Hugo Boss: On Tuesday night, Hugo Boss showed its men’s and women’s collections in a beautifully designed lounge at the Beverly Hills Hotel complete with plush velvet sofas, Moët champagne and a DJ. The German powerhouse is known for its sharply cut suits and divine tuxedos, and there were certainly plenty of those in evidence, as well as some great outerwear, most notably a black double-breasted wool coat with oversized gold buttons and several chic belted plaid numbers. The women’s collection also featured looks ranging from loosely interpreted Sixties Mod to Seventies “Love Story,” along with some basics.
Saja: Its cool prettiness and nonchalant luxe are the reasons that the four-year-old Saja line is a favorite of “It” girls such as Amber Tamblyn, who arrived at the show late and had to stand as the first look — a beautiful sable-colored velvet blouson jacket over an amber-rose paillette dress — came out. For her fall collection, designer Yoo Lee, whose line is sold in some 200 stores from here to Spain, conjured up a “film-noir heroine stepping into color” — that is, earth and jewel tones. Two of the best styles were a knee-length chartreuse goddess dress and a shrunken, chocolate velvet bolero paired with wide-legged bouclé trousers à la Katharine Hepburn. As always with Saja, there was a touch of bohemian femininity, which was evident in jeweled tops and high heels covered in tiny feathers, which Lee and her team hand-glued themselves.
This story first appeared in the March 18, 2005 issue of WWD. Subscribe Today.
Pegah Anvarian: Pegah Anvarian, who’s known for her flouncy, asymmetric jersey dresses and tops, took a more constructed turn for fall. Inspired by winter in New York City, the designer cut many of her looks in heavy herringbone and houndstooth wools, fabrics that provided her V-neck ponchos and tunics with a new shape and structure. The material also worked well in her comfortable-looking jackets. Several tailored suits in basic black and gray had a certain urban sophistication, while her strict use of plum, pink and gray throughout the collection kept the looks clean and consistent. But the show ended on a dressier note with Grecian-inspired chiffon dresses that, while wearable, did not seem to fit into the overall Gothamite theme of sharp, sporty pieces.
Hurley: In a West Hollywood nightclub Tuesday night, the Hurley show began with characteristic high energy. Design director Dan Levine sent out the firm’s usual mix of skin-baring looks and pieces reminiscent of the Eighties — minis and U-neck undershirts styled with cowboy boots; pink-and-black striped off-the-shoulder tops — but he also attempted more fashion-forward looks this season. There were men’s wear-inspired pieces in the form of tailored blazers with pintucked sleeves and cropped trousers that suggested schoolgirls gone bad, but that didn’t stray into Britney Spears’ “Baby One More Time” territory. Hurley also premiered its new denim line, Prime Cuts, which featured colorful screen-printed surf graphics.
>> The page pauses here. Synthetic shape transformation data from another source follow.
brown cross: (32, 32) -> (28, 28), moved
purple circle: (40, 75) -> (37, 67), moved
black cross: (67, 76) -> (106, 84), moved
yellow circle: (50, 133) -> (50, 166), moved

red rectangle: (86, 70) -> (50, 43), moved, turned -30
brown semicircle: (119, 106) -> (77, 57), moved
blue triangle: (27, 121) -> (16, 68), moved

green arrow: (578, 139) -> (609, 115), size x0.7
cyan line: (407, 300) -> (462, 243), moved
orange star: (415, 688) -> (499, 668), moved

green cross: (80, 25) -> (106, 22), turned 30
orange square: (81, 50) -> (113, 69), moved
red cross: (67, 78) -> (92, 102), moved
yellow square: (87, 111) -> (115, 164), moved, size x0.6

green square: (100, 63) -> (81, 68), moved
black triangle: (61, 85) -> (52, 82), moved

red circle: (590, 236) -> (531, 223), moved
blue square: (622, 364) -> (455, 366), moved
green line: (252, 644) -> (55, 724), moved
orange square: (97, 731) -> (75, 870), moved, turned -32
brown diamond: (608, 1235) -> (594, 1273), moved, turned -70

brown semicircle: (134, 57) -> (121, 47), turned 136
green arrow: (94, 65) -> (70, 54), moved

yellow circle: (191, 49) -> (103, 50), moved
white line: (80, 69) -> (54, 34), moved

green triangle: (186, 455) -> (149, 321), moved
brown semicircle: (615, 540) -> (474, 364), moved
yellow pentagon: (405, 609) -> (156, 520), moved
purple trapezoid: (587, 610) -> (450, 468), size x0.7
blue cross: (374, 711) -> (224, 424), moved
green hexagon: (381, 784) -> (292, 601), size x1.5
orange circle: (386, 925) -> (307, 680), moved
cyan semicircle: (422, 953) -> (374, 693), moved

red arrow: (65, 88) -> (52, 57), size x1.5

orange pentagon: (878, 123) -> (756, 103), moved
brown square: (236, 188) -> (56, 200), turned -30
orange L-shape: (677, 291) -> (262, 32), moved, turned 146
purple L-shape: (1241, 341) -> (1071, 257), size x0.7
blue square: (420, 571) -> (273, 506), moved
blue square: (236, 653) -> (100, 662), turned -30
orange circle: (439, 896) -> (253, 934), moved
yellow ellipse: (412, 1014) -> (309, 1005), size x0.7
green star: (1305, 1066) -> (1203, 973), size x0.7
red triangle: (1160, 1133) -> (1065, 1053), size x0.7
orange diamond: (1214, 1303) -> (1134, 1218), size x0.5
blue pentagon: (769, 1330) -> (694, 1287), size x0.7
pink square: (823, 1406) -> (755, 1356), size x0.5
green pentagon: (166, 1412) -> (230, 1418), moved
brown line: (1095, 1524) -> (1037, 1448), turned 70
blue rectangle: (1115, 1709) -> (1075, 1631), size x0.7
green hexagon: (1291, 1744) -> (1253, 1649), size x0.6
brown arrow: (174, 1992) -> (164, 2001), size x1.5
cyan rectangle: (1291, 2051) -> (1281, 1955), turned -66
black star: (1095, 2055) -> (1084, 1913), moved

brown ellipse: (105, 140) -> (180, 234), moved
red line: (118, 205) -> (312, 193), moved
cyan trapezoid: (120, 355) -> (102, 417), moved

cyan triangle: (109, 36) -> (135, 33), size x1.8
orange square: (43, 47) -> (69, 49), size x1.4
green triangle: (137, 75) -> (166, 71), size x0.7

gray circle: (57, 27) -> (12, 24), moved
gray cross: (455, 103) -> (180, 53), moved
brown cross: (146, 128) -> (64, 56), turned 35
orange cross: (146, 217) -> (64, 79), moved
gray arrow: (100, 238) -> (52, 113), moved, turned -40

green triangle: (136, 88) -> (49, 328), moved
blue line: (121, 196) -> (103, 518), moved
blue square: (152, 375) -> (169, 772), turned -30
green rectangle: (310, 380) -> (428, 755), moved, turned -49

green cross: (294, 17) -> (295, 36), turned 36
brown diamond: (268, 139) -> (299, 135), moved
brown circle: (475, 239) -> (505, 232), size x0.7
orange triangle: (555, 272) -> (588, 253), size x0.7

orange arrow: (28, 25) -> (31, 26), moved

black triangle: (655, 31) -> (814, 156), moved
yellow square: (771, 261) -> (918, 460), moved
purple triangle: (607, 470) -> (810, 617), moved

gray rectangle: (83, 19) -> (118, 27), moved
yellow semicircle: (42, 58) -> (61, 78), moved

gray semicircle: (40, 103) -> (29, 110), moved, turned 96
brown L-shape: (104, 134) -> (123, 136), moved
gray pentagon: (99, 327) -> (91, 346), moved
Eduardo Lucero: Designers sometimes strive for originality by juxtaposing startlingly disparate themes or, in the case of Eduardo Lucero, very different female icons. The designer referenced both Marlene Dietrich and Chrissie Hynde for fall. Skintight leather pants and gold grommet-covered tops, for example, were shown alongside glamorous red-carpet gowns. The stronger pieces here were the ruched rust velvet halter gown and the black satin motorcycle jacket.
Kevan Hall: There’s something to be said for a designer who knows his customer. Kevan Hall’s are of the more mature set, who, over the years, have consistently been given finely crafted, sophisticated eveningwear. This season, Hall was inspired by the legendary diva Maria Callas for such looks as iridescent taffeta ballgowns, fully beaded sheaths and a peau de soie cocktail dress. But the best styles in the show came from his line for Michael Pappas Furs, including a slim cocoa Swakara coat and an amethyst-toned Finnish raccoon bolero.